Interessenten gibt es genug, schließlich können die westlichen Chemieunternehmen in dem Land auf preiswerte Rohstoffe zugreifen. Iran hat die weltweit zweitgrößten Vorkommen an Gas, das zu chemischen Grundprodukten weiterverarbeitet werden kann. Feste Abschlüsse hat die NPC bislang noch nicht gemacht. „Wir führen weiterhin Verhandlungen auch mit deutschen Firmen“, sagt Shahdaee. Bis zu zwölf Monate könnten diese Gespräche noch dauern.

Namen will die NPC-Chefin nicht nennen, sie hat den möglichen Partner Verschwiegenheit zugesichert. In Branchenkreisen gilt es als ausgemacht, dass sich die Ludwigshafener BASF AG am Ausbau der Petrochemie in Iran einen größeren Anteil sichern will. Den Informationen zufolge prüft der Konzern eine Investition in Höhe von vier Milliarden Dollar. In einem Joint Venture mit einem iranischen Unternehmen wollen die Deutschen neue Petrochemieanlagen nahe Assaluyeh errichten.

BASF bestätigt, am 12. April 2016 eine Absichtserklärung mit der National Iranian Oil Company über eine zukünftige Kooperation im Iran unterzeichnet zu haben. Details wollte der Konzern nicht nennen. „Potenzielle künftige Investitionen kommentieren wir nicht“, heißt es. BASF hat tiefe Beziehungen im Iran, der Konzern ist seit 1959 ununterbrochen in dem Land vertreten. Neben einem Vertriebsbüro in Teheran unterhält BASF ein Polyurethan-Systemhaus zur Kunststoffherstellung nordwestlich der Hauptstadt, dessen Betrieb aber derzeit stark eingeschränkt ist.

BASF ist nicht der einzige deutschen Konzern, mit dem die Iraner verhandeln. Nach Angaben aus Branchenkreisen ist auch der Münchener Gasehersteller Linde an einem milliardenschweren Investment in der iranischen Petrochemie interessiert. Linde trete dabei gemeinsamen mit dem japanischen Mitsui-Konzern auf, heiß es.  Der französische Ölkonzern Total hat bereits eine Absichtserklärung unterzeichnet.

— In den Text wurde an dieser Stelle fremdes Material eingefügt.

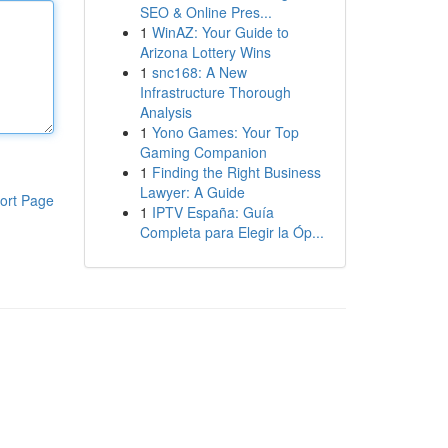
SEO & Online Pres...
1
WinAZ: Your Guide to
Arizona Lottery Wins
1
snc168: A New
Infrastructure Thorough
Analysis
1
Yono Games: Your Top
Gaming Companion
1
Finding the Right Business
Lawyer: A Guide
ort Page
1
IPTV España: Guía
Completa para Elegir la Óp...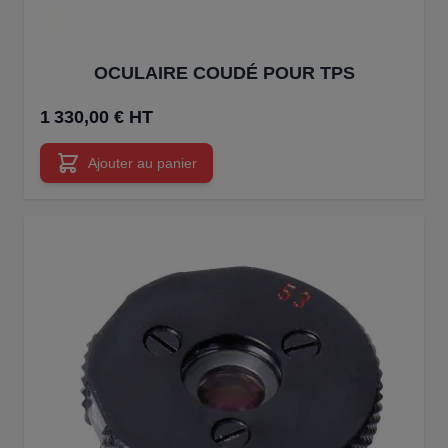
OCULAIRE COUDÉ POUR TPS
1 330,00 € HT
Ajouter au panier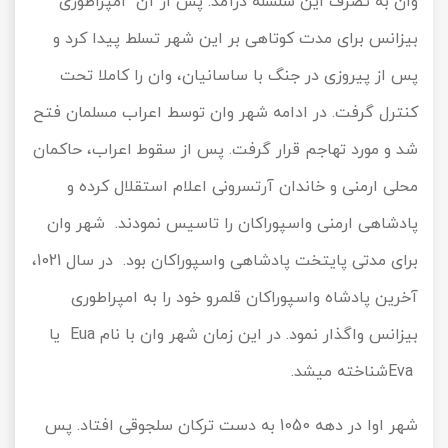
وان به تصرف این سلسله درآمد. پس از آن امپراطوری
بیزانس برای مدت کوتاهی بر این شهر تسلط پیدا کرد و
پس از پیروزی در جنگ با ساسانیان، وان را کاملا تحت
کنترل گرفت. در ادامه شهر وان توسط اعراب مسلمان فتح
شد و مورد تهاجم قرار گرفت. پس از سقوط اعراب، حاکمان
محلی ارمنی و خاندان آرتسرونی اعلام استقلال کرده و
پادشاهی ارمنی واسپوراکان را تاسیس نمودند. شهر وان
برای مدتی پایتخت پادشاهی واسپوراکان بود. در سال 1021،
آخرین پادشاه واسپوراکان قلمرو خود را به امپراطوری
بیزانس واگذار نمود. در این زمان شهر وان با نام Eua یا
Evaشناخته میشد.
شهر اوا در دهه 1050 به دست ترکان سلجوقی افتاد. پس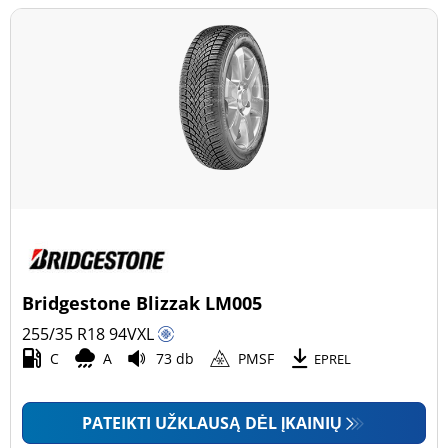
Bridgestone Blizzak LM005
255/35 R18
94
V
XL
C
A
73 db
PMSF
EPREL
PATEIKTI UŽKLAUSĄ DĖL ĮKAINIŲ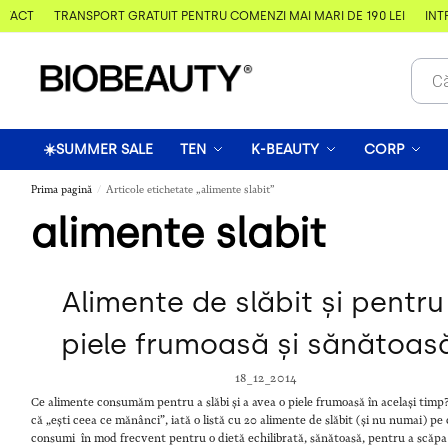
TACT
TRANSPORT GRATUIT PENTRU COMENZI MAI MARI DE 190 LEI
ÎNTR
☀️SUMMER SALE
TEN
K-BEAUTY
CORP
Prima pagină
Articole etichetate „alimente slabit”
/
alimente slabit
Alimente de slăbit și pentru
piele frumoasă și sănătoas
18_12_2014
Ce alimente consumăm pentru a slăbi și a avea o piele frumoasă în același timp
că „ești ceea ce mănânci”, iată o listă cu 20 alimente de slăbit (și nu numai) pe 
consumi în mod frecvent pentru o dietă echilibrată, sănătoasă, pentru a scăpa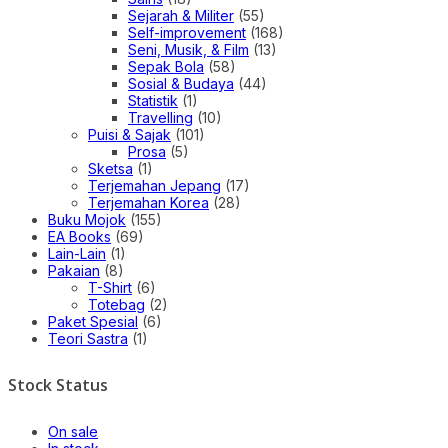
Sejarah & Militer
(55)
Self-improvement
(168)
Seni, Musik, & Film
(13)
Sepak Bola
(58)
Sosial & Budaya
(44)
Statistik
(1)
Travelling
(10)
Puisi & Sajak
(101)
Prosa
(5)
Sketsa
(1)
Terjemahan Jepang
(17)
Terjemahan Korea
(28)
Buku Mojok
(155)
EA Books
(69)
Lain-Lain
(1)
Pakaian
(8)
T-Shirt
(6)
Totebag
(2)
Paket Spesial
(6)
Teori Sastra
(1)
Stock Status
On sale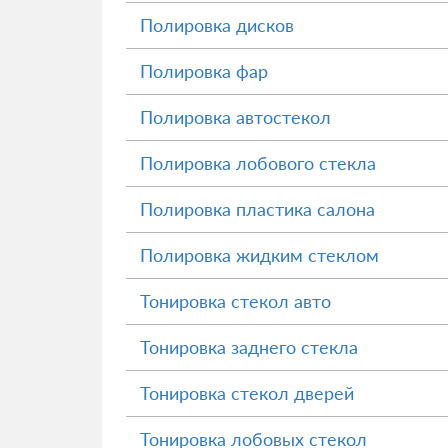
Полировка дисков
Полировка фар
Полировка автостекол
Полировка лобового стекла
Полировка пластика салона
Полировка жидким стеклом
Тонировка стекол авто
Тонировка заднего стекла
Тонировка стекол дверей
Тонировка лобовых стекол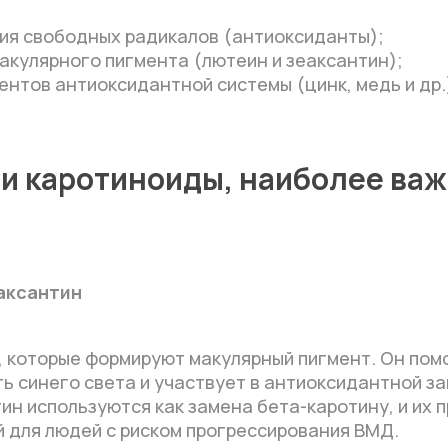
ия свободных радикалов (антиоксиданты);
акулярного пигмента (лютеин и зеаксантин);
нтов антиоксидантной системы (цинк, медь и др.
и каротиноиды, наиболее ва
аксантин
, которые формируют макулярный пигмент. Он пом
ь синего света и участвует в антиоксидантной за
н используются как замена бета-каротину, и их 
й для людей с риском прогрессирования ВМД.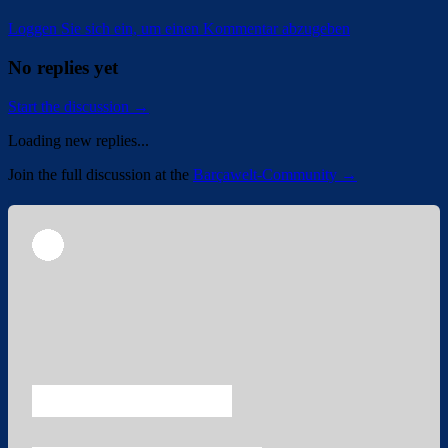
Loggen Sie sich ein, um einen Kommentar abzugeben
No replies yet
Start the discussion →
Loading new replies...
Join the full discussion at the
Barçawelt-Community →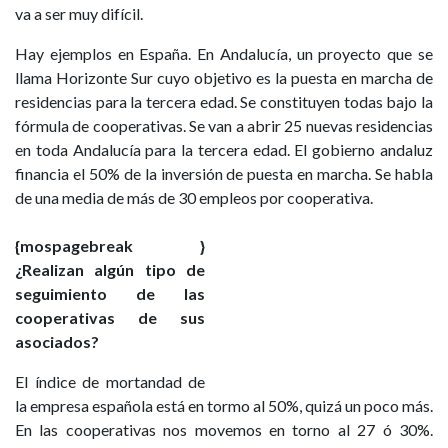
va a ser muy difícil.
Hay ejemplos en España. En Andalucía, un proyecto que se
llama Horizonte Sur cuyo objetivo es la puesta en marcha de
residencias para la tercera edad. Se constituyen todas bajo la
fórmula de cooperativas. Se van a abrir 25 nuevas residencias
en toda Andalucía para la tercera edad. El gobierno andaluz
financia el 50% de la inversión de puesta en marcha. Se habla
de una media de más de 30 empleos por cooperativa.
{mospagebreak }
¿Realizan algún tipo de
seguimiento de las
cooperativas de sus
asociados?
El índice de mortandad de
la empresa española está en tormo al 50%, quizá un poco más.
En las cooperativas nos movemos en torno al 27 ó 30%.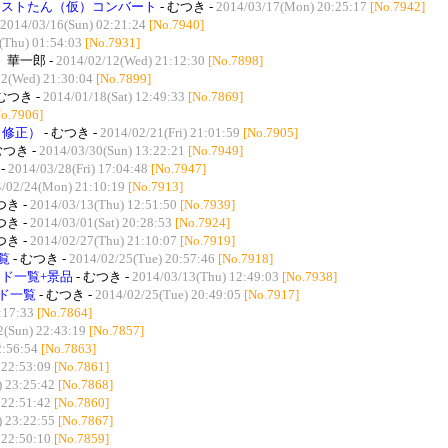
ーストたん（仮）コンバート
- むつき -
2014/03/17(Mon) 20:25:17
[No.7942]
2014/03/16(Sun) 02:21:24
[No.7940]
(Thu) 01:54:03
[No.7931]
 華一郎 -
2014/02/12(Wed) 21:12:30
[No.7898]
2(Wed) 21:30:04
[No.7899]
 むつき -
2014/01/18(Sat) 12:49:33
[No.7869]
No.7906]
（修正）
- むつき -
2014/02/21(Fri) 21:01:59
[No.7905]
むつき -
2014/03/30(Sun) 13:22:21
[No.7949]
-
2014/03/28(Fri) 17:04:48
[No.7947]
/02/24(Mon) 21:10:19
[No.7913]
つき -
2014/03/13(Thu) 12:51:50
[No.7939]
つき -
2014/03/01(Sat) 20:28:53
[No.7924]
つき -
2014/02/27(Thu) 21:10:07
[No.7919]
覧
- むつき -
2014/02/25(Tue) 20:57:46
[No.7918]
ド一覧+景品
- むつき -
2014/03/13(Thu) 12:49:03
[No.7938]
ド一覧
- むつき -
2014/02/25(Tue) 20:49:05
[No.7917]
:17:33
[No.7864]
2(Sun) 22:43:19
[No.7857]
2:56:54
[No.7863]
 22:53:09
[No.7861]
) 23:25:42
[No.7868]
 22:51:42
[No.7860]
) 23:22:55
[No.7867]
 22:50:10
[No.7859]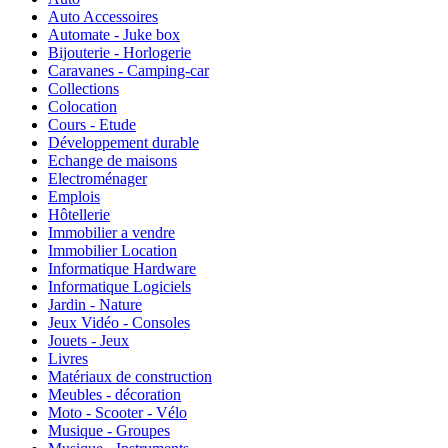
Auto Accessoires
Automate - Juke box
Bijouterie - Horlogerie
Caravanes - Camping-car
Collections
Colocation
Cours - Etude
Développement durable
Echange de maisons
Electroménager
Emplois
Hôtellerie
Immobilier a vendre
Immobilier Location
Informatique Hardware
Informatique Logiciels
Jardin - Nature
Jeux Vidéo - Consoles
Jouets - Jeux
Livres
Matériaux de construction
Meubles - décoration
Moto - Scooter - Vélo
Musique - Groupes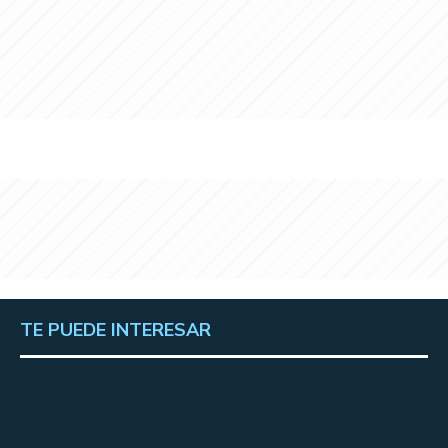
TE PUEDE INTERESAR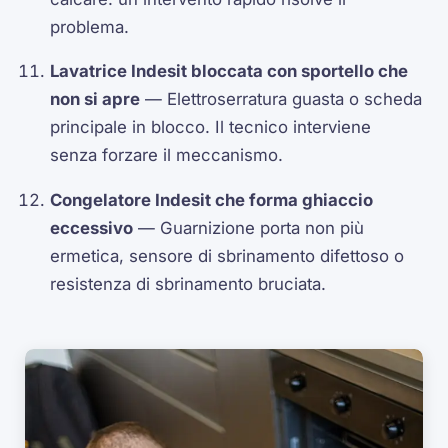
problema.
Lavatrice Indesit bloccata con sportello che
non si apre
— Elettroserratura guasta o scheda
principale in blocco. Il tecnico interviene
senza forzare il meccanismo.
Congelatore Indesit che forma ghiaccio
eccessivo
— Guarnizione porta non più
ermetica, sensore di sbrinamento difettoso o
resistenza di sbrinamento bruciata.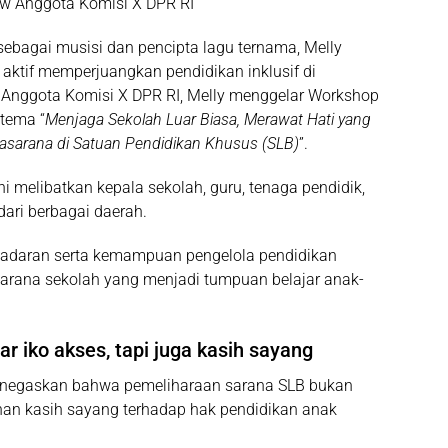
aw Anggota Komisi X DPR RI
sebagai musisi dan pencipta lagu ternama,
Melly
 aktif memperjuangkan pendidikan inklusif di
i
Anggota Komisi X DPR RI
, Melly menggelar Workshop
rtema “
Menjaga Sekolah Luar Biasa, Merawat Hati yang
asarana di Satuan Pendidikan Khusus (SLB)
”.
i melibatkan kepala sekolah, guru, tenaga pendidik,
dari berbagai daerah.
adaran serta kemampuan pengelola pendidikan
arana sekolah yang menjadi tumpuan belajar anak-
ar iko akses, tapi juga kasih sayang
egaskan bahwa pemeliharaan sarana SLB bukan
nan kasih sayang terhadap hak pendidikan anak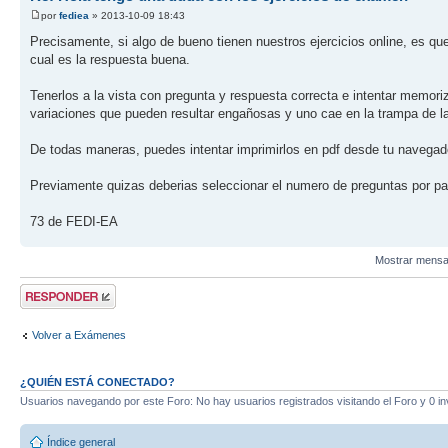
por
fediea
» 2013-10-09 18:43
Precisamente, si algo de bueno tienen nuestros ejercicios online, es que
cual es la respuesta buena.
Tenerlos a la vista con pregunta y respuesta correcta e intentar memo
variaciones que pueden resultar engañosas y uno cae en la trampa de l
De todas maneras, puedes intentar imprimirlos en pdf desde tu navegador
Previamente quizas deberias seleccionar el numero de preguntas por pa
73 de FEDI-EA
Mostrar mensa
Publicar una
respuesta
Volver a Exámenes
¿QUIÉN ESTÁ CONECTADO?
Usuarios navegando por este Foro: No hay usuarios registrados visitando el Foro y 0 in
Índice general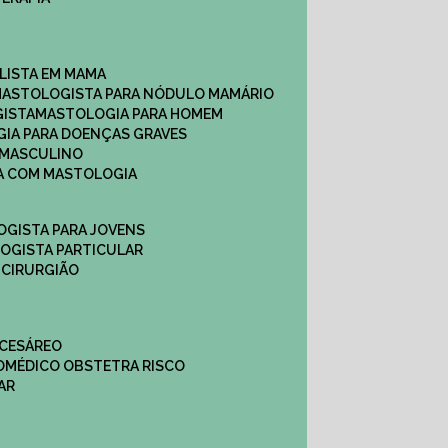
ALISTA EM MAMA​
MASTOLOGISTA PARA NÓDULO MAMÁRIO
GISTA
MASTOLOGIA PARA HOMEM
GIA PARA DOENÇAS GRAVES
 MASCULINO
CA COM MASTOLOGIA
OGISTA PARA JOVENS
LOGISTA PARTICULAR
 CIRURGIÃO
 CESÁREO
O
MÉDICO OBSTETRA RISCO
AR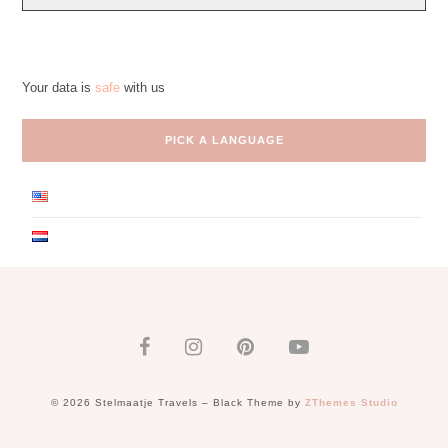
Your data is
safe
with us
PICK A LANGUAGE
© 2026 Stelmaatje Travels
–
Black Theme by
ZThemes Studio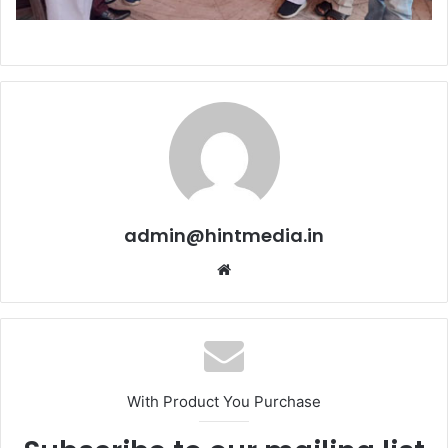
admin@hintmedia.in
Website
With Product You Purchase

An den Megaprojekten in Iran sind nicht nur Chemiefirmen beteiligt. So hat sich etwa die Düsseldorfer Wirtschaftsprüfungsgesellschaft ADKL einen Großauftrag von einem der größten Petrochemiekonzerne des Landes gesichert. Sie soll die Masjed Soleyman Petrochemical Industries Co. Beim Bau eines neuen Petrochemie-Komplexes beraten und unterstützen. Das Gesamtprojekt hat ein Volumen von  zehn Milliarden Euro auf zehn Jahre verteilt. Auch hier werden deutschen Investoren gesucht.

Die Europäer werden nicht nur mit der Aussicht auf billige Rohstoffe und hochmoderne Anlagen ins Land gelockt. „Wir bieten für Investitionen in Sonderwirtschaftszonen wie bei Assaluyeh Steuerfreiheit“, erläutert NPC-Chefin Shahdaee. Der Iran setzt auf die Nähe zu den asiatischen Märkte, in die etwa Massenkunststoffe aus den Anlagen am Persischen Golf exportiert werden können.